Recuerdo el tole tole producido años ha con el famoso sermón de los descotes, refundición de otro no menos famoso, pronunciado por el abate Boileau ante la corte de Luis xiv: «Sur l’abus des nudités de gorge». Pero los tiempos eran otros y lo que las cortesanas del Rey Sol escucharon con paciencia—claro esta que sin enmendarse,—las modernas devotas no pudieron sufrirlo.
La religión como el arte deben ser ante todo un consuelo, y si los predicadores como los artistas, dan en decir cosas desagradables y en asustar con fieras amenazas ...
Bien lo saben los dulces padres; la severidad no aparta del pecado y aparta de la Iglesia. Dulzura en el púlpito, dulzura en el confesionario ... «¡De la douceur, de la douceur!», que dijo aquel gran [206] poeta y socarrón de Verlaine, que también supo alternar lo pagano con lo cristiano, como nuestras bellas penitentes en estos cuarenta días de «magdalenismo» y coqueteo á lo divino.
La «toilette» es más austera, las conversaciones más graves; si se murmura es por moralizar. Desaparecen los libros profanos y en su lugar se ostenta «La Imitación de Cristo», «El reloj de la Pasión» y otros de serias meditaciones. El ayuno colabora con el régimen para adelgazar, el flirt es compatible con todo, y luego ¡cuarenta días pasan tan pronto! Y el sábado de Gloria las campanas repican, y las faldas, que por algo tienen forma de campaña, revuelan también, y las bellas penitentes parecen rejuvenecidas, como después de una temporada de baños ó de campo ... Porque, eso sí, veraneen física ó espiritualmente, todas vuelven del veraneo y de la cuaresma. Ni el mar ni el campo, ni la religión, pueden más con ellas que este Madrid de sus fatigas y de sus pecados. [207]

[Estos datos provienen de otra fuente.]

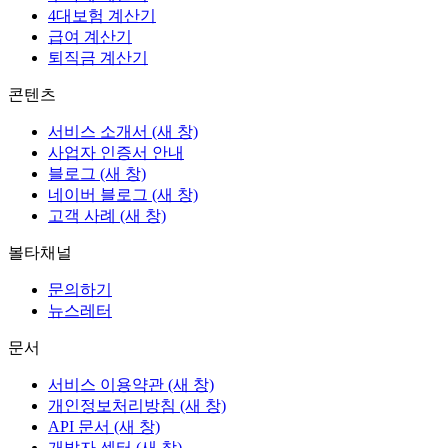
4대보험 계산기
급여 계산기
퇴직금 계산기
콘텐츠
서비스 소개서
(새 창)
사업자 인증서 안내
블로그
(새 창)
네이버 블로그
(새 창)
고객 사례
(새 창)
볼타채널
문의하기
뉴스레터
문서
서비스 이용약관
(새 창)
개인정보처리방침
(새 창)
API 문서
(새 창)
개발자 센터
(새 창)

Era un tiempo en que el más descreído y despreocupado, sentía avivarse en su espíritu cierto fervor religioso al llegar los días solemnes de la Semana Santa. Pero en estos tiempos de profunda piedad que alcanzamos, tan pródigos en diarias manifestaciones religiosas, la Semana Santa no es más de notar que otra cualquiera en cuanto á lo piadoso se refiere. Más bien por lo mundano, si buen tiempo y buen sol ayudan. No son rostros atormentados por mortificaciones y penitencias, ni siquiera ensombrecidos por austeros pensamientos los que se ven por calles y por iglesias en esos días. Y ¿por qué entristecernos? Sabemos que el sábado han de tocar á gloria; creemos en un Dios misericordioso y una legión de vírgenes y santos intercesores, que han de salvarnos por muchos que sean nuestros pecados. El sentimiento religioso pudo ser alguna vez cruel en España, pero nunca fué triste. No fué triste porque supo mirar al dolor y á la muerte cara á cara. Fué cruel, porque si el propio dolor y la propia muerte no importaban ¿qué habían de importar los ajenos? [208]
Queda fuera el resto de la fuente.